How to Batch Process a Folder of GIS Files in Python: The Complete Workflow
Sooner or later every GIS project stops being about one file. A colleague drops forty shapefiles into a shared drive, a portal exports a folder of GeoJSON per district, and suddenly the tidy thing you did once by hand needs to happen a hundred times, identically, without you babysitting it. The good news is that almost every batch job in Python is the same shape underneath: discover the files, read each one, run a single reusable transformation, write the result somewhere safe, and keep a record of what happened. This article teaches that pattern end to end so you can drop your own logic into the middle and trust the rest.
Problem statement
You have a folder of vector data and you need to do the same thing to every file in it. You are hitting some mix of these:
- The same manual steps, over and over — you open each file in QGIS, reproject it, add a field, export it, and repeat, and it is both slow and error-prone.
- A mix of formats in one folder — some inputs are
.shp, some.geojson, some.gpkg, and you want one script that handles all of them. - One bad file kills the run — a corrupt geometry or a missing sidecar throws halfway through and you lose the work already done.

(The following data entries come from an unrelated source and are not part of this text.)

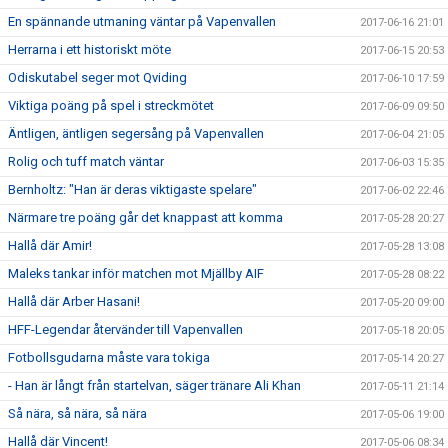
En spännande utmaning väntar på Vapenvallen
2017-06-16 21:01
Herrarna i ett historiskt möte
2017-06-15 20:53
Odiskutabel seger mot Qviding
2017-06-10 17:59
Viktiga poäng på spel i streckmötet
2017-06-09 09:50
Äntligen, äntligen segersång på Vapenvallen
2017-06-04 21:05
Rolig och tuff match väntar
2017-06-03 15:35
Bernholtz: "Han är deras viktigaste spelare"
2017-06-02 22:46
Närmare tre poäng går det knappast att komma
2017-05-28 20:27
Hallå där Amir!
2017-05-28 13:08
Maleks tankar inför matchen mot Mjällby AIF
2017-05-28 08:22
Hallå där Arber Hasani!
2017-05-20 09:00
HFF-Legendar återvänder till Vapenvallen
2017-05-18 20:05
Fotbollsgudarna måste vara tokiga
2017-05-14 20:27
- Han är långt från startelvan, säger tränare Ali Khan
2017-05-11 21:14
Så nära, så nära, så nära
2017-05-06 19:00
Hallå där Vincent!
2017-05-06 08:34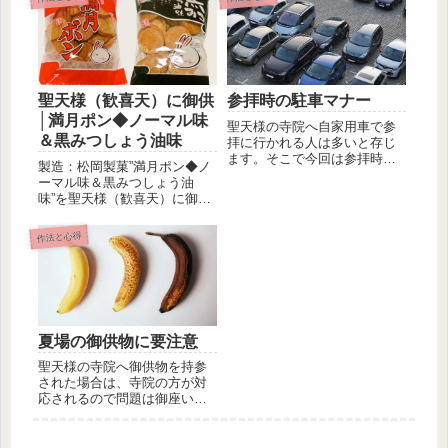
聖天様（歓喜天）に御供
参拝時の駐車マナー
│満月ポン◆ノーマル味
聖天様の寺院へ自家用車で参
＆黒みつしょう油味
拝に行かれる人は多いと存じ
ます。そこで今回は参拝時の
製造：松岡製菓”満月ポン◆ノ
駐車マナーについて書きたい
ーマル味＆黒みつしょう油
と思いま...
味”を聖天様（歓喜天）に御供
しました！名称：焼菓子原材
料名：...
作法と心得
夏場の御供物に要注意
聖天様の寺院へ御供物を持参
された場合は、寺院の方が対
応されるので問題は御座いま
せんが、ご自宅に聖天様のお
札を祀る...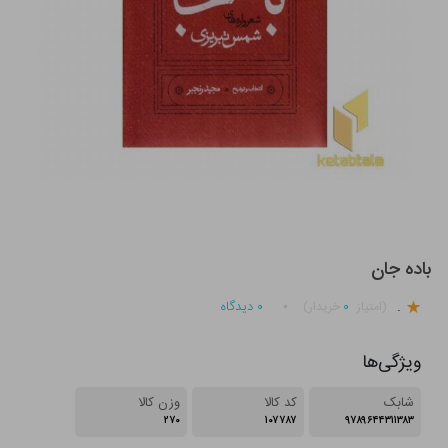
باده جان
.
۰
۰
دیدگاه
(امتیاز
خریدار)
ویژگی‌ها
شابک
کد کالا
وزن کالا
۲۷۰
۱۰۷۷۸۷
۹۷۸۹۶۴۴۳۱۱۳۸۳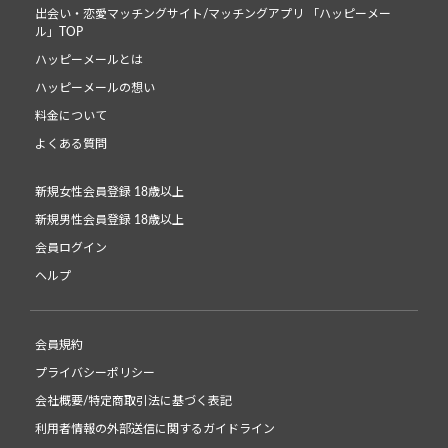
出会い・恋愛マッチングサイト/マッチングアプリ 「ハッピーメー
ル」TOP
ハッピーメールとは
ハッピーメールの想い
料金について
よくある質問
新規女性会員登録 18歳以上
新規男性会員登録 18歳以上
会員ログイン
ヘルプ
会員規約
プライバシーポリシー
会社概要/特定商取引法に基づく表記
利用者情報の外部送信に関するガイドライン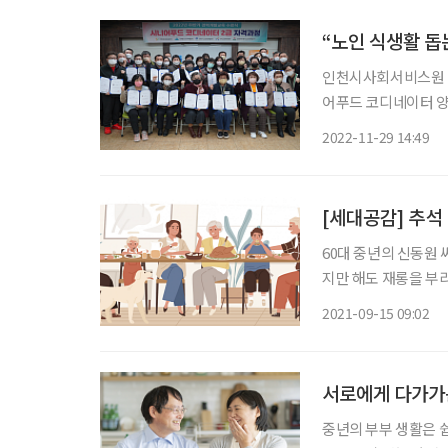
“노인 식생활 돕
인천시사회서비스원 
어푸드 코디네이터 양성
비스원에 따르면, ‘
2022-11-29 14:49
터가 60세 이상 시
[세대공감] 추석
60대 중년의 신동원 
지만 해도 재롱을 부
위기다. 젊은이들이 
2021-09-15 09:02
데도 조카들 반응은 
서로에게 다가가
중년의 부부 생활은 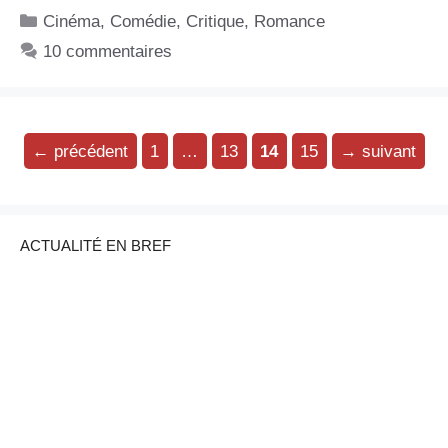
Catégories
Cinéma
,
Comédie
,
Critique
,
Romance
10 commentaires
Page
Page
Page
Page
←
précédent
1
…
13
14
15
→
suivant
ACTUALITÉ EN BREF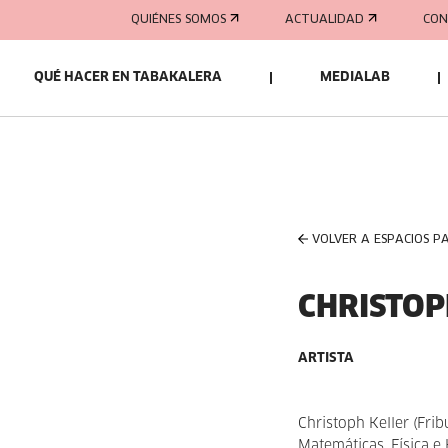
QUIÉNES SOMOS
ACTUALIDAD
CON
QUÉ HACER EN TABAKALERA
MEDIALAB
VOLVER A ESPACIOS P
CHRISTOP
ARTISTA
Christoph Keller (Frib
Matemáticas, Física e 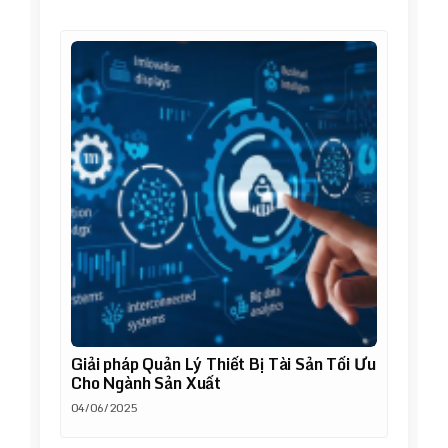
Giải pháp Quản Lý Thiết Bị Tài Sản Tối Ưu
Cho Ngành Sản Xuất
04/06/2025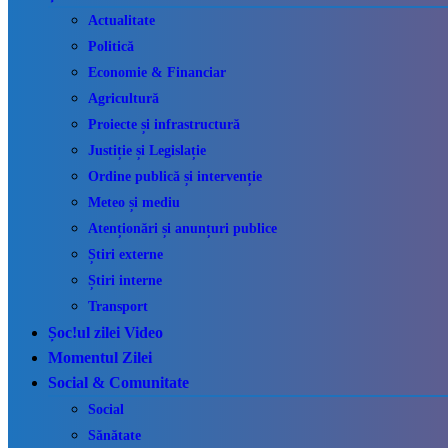
Actualitate
Politică
Economie & Financiar
Agricultură
Proiecte și infrastructură
Justiție și Legislație
Ordine publică și intervenție
Meteo și mediu
Atenționări și anunțuri publice
Știri externe
Știri interne
Transport
Șoc!ul zilei Video
Momentul Zilei
Social & Comunitate
Social
Sănătate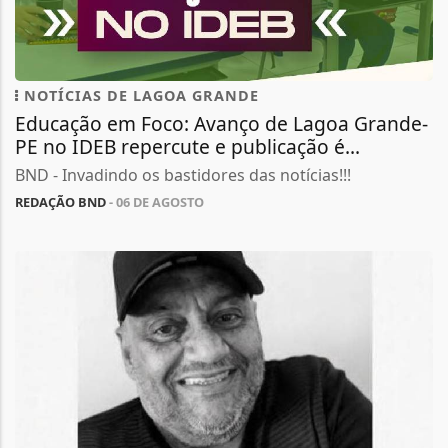
NOTÍCIAS DE LAGOA GRANDE
Educação em Foco: Avanço de Lagoa Grande-
PE no IDEB repercute e publicação é...
BND - Invadindo os bastidores das notícias!!!
REDAÇÃO BND
- 06 DE AGOSTO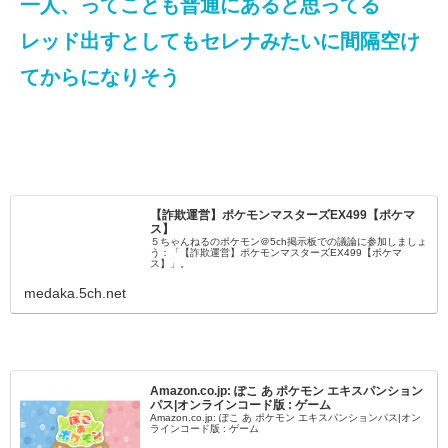
一人、ってことも普通にあると思ってる
レッド出すとしてもセレナみたいに間隔空け
てからになりそう
【詐欺運営】ポケモンマスターズEX499【ポケマ
ス】
５ちゃんねるのポケモン＠5ch掲示板での議論に参加しましょ
う：「【詐欺運営】ポケモンマスターズEX499【ポケマ
ス】」。
medaka.5ch.net
Amazon.co.jp: ぽこ あ ポケモン エキスパンション
パス|オンラインコード版 : ゲーム
Amazon.co.jp: ぽこ あ ポケモン エキスパンションパス|オン
ラインコード版 : ゲーム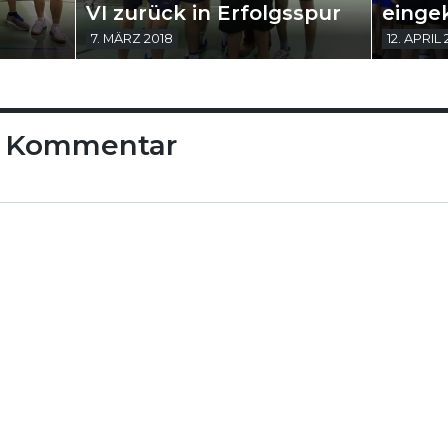
VI zurück in Erfolgsspur
einge
7. MÄRZ 2018
12. APRIL
n Kommentar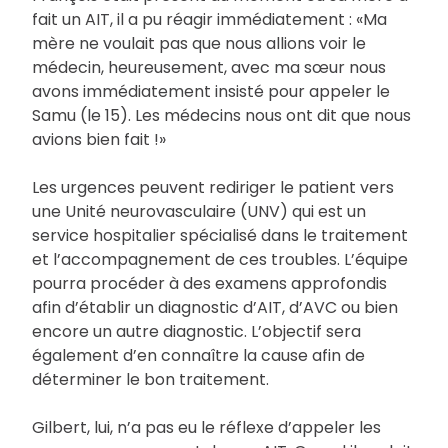
fait un AIT, il a pu réagir immédiatement : «Ma
mère ne voulait pas que nous allions voir le
médecin, heureusement, avec ma sœur nous
avons immédiatement insisté pour appeler le
Samu (le 15). Les médecins nous ont dit que nous
avions bien fait !»
Les urgences peuvent rediriger le patient vers
une Unité neurovasculaire (UNV) qui est un
service hospitalier spécialisé dans le traitement
et l’accompagnement de ces troubles. L’équipe
pourra procéder à des examens approfondis
afin d’établir un diagnostic d’AIT, d’AVC ou bien
encore un autre diagnostic. L’objectif sera
également d’en connaître la cause afin de
déterminer le bon traitement.
Gilbert, lui, n’a pas eu le réflexe d’appeler les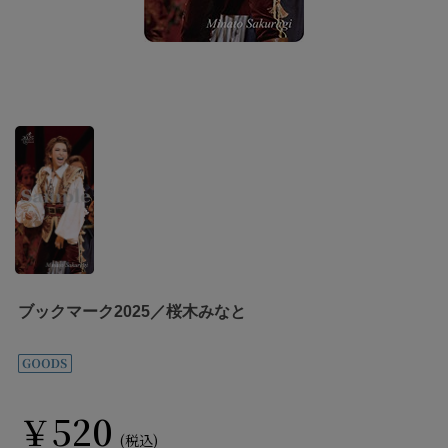
ブックマーク2025／桜木みなと
￥520
(税込)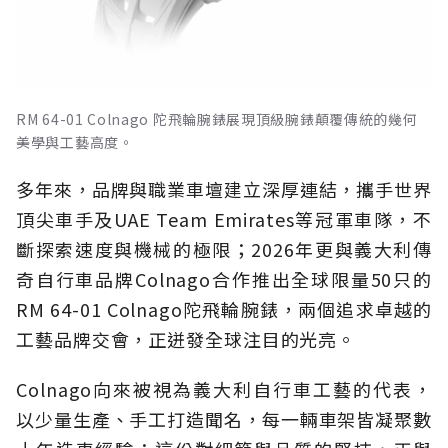
RM 64-01 Colnago 陀飛輪腕錶展現頂級腕錶顛覆傳統的幾何
美學與工藝高度。
多年來，品牌與職業車壇建立深厚連結，攜手世界
頂尖車手及UAE Team Emirates等冠軍車隊，不
斷探索速度與機械的極限；2026年更與義大利傳
奇自行車品牌Colnago合作推出全球限量50只的
RM 64-01 Colnago陀飛輪腕錶，兩個追求卓越的
工藝品牌交會，正迸發全球注目的光亮。
Colnago向來被視為義大利自行車工藝的代表，
以少量生產、手工打造聞名，每一輛車架皆凝聚數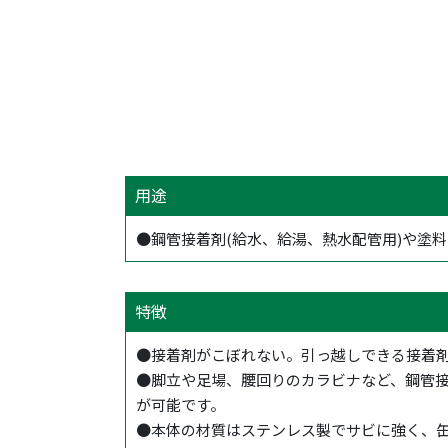
用途
●鋼管接着剤(給水、給湯、熱水配管用)や塗
特徴
●接着剤がこぼれない。引っ越しできる接着
●脚立や足場、腰回りのカラビナなど、鋼管
が可能です。
●本体の材質はステンレス製でサビに強く、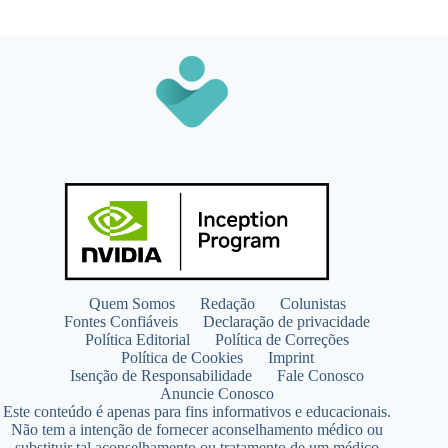
Quem Somos
Redação
Colunistas
Fontes Confiáveis
Declaração de privacidade
Política Editorial
Política de Correções
Política de Cookies
Imprint
Isenção de Responsabilidade
Fale Conosco
Anuncie Conosco
Este conteúdo é apenas para fins informativos e educacionais.
Não tem a intenção de fornecer aconselhamento médico ou
substituir tal aconselhamento ou tratamento de um médico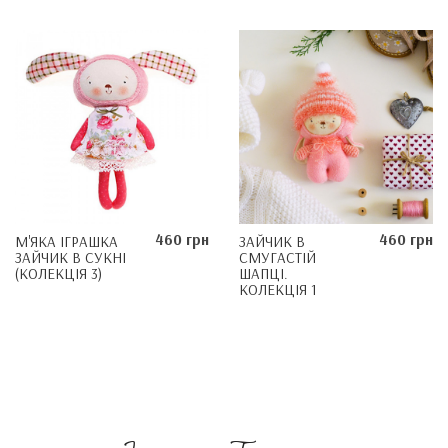
460 грн
460 грн
М'ЯКА ІГРАШКА
ЗАЙЧИК В
ЗАЙЧИК В СУКНІ
СМУГАСТІЙ
(КОЛЕКЦІЯ 3)
ШАПЦІ.
КОЛЕКЦІЯ 1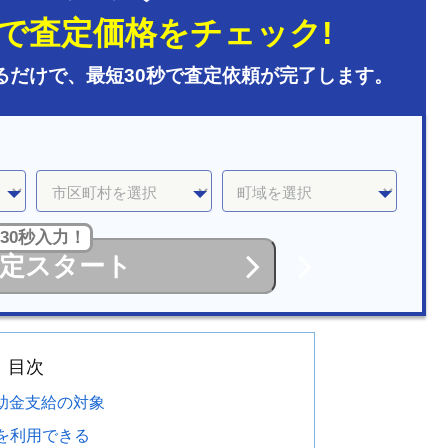
で査定価格をチェック!
るだけで、最短30秒で査定依頼が完了します。
30秒入力！
定スタート
目次
助金支給の対象
を利用できる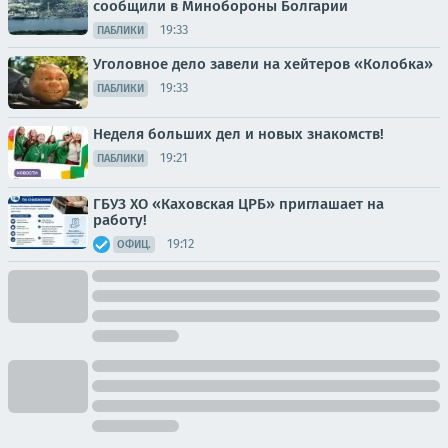
сообщили в Минобороны Болгарии
19:33
ПАБЛИКИ
Уголовное дело завели на хейтеров «Колобка»
19:33
ПАБЛИКИ
Неделя больших дел и новых знакомств!
19:21
ПАБЛИКИ
ГБУЗ ХО «Каховская ЦРБ» приглашает на
работу!
19:12
ОФИЦ.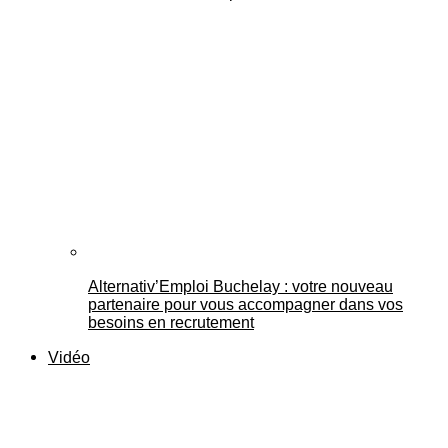
Alternativ’Emploi Buchelay : votre nouveau
partenaire pour vous accompagner dans vos
besoins en recrutement
Vidéo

- No idea what actually happened — after the batch finishes you cannot tell which files succeeded, which were skipped, and how many features came out.
- Inputs and outputs getting tangled — processed files land back in the source folder and you can no longer tell clean data from raw.
The goal: one repeatable script that finds every file, applies a single processing function to each, writes clean output to a separate folder, survives bad files, and hands you a summary of exactly what it did.
Quick answer
Use pathlib to glob the folder, loop over the files, pass each GeoDataFrame through one reusable process_gdf() function, and write the result to a separate output folder. Wrap every file in its own try/except so one failure never stops the batch, and collect a row of metadata per file for a summary report at the end.
import geopandas as gpd
import pandas as pd
from pathlib import Path
src_dir = Path("data/raw")
out_dir = Path("data/processed")
out_dir.mkdir(parents=True, exist_ok=True)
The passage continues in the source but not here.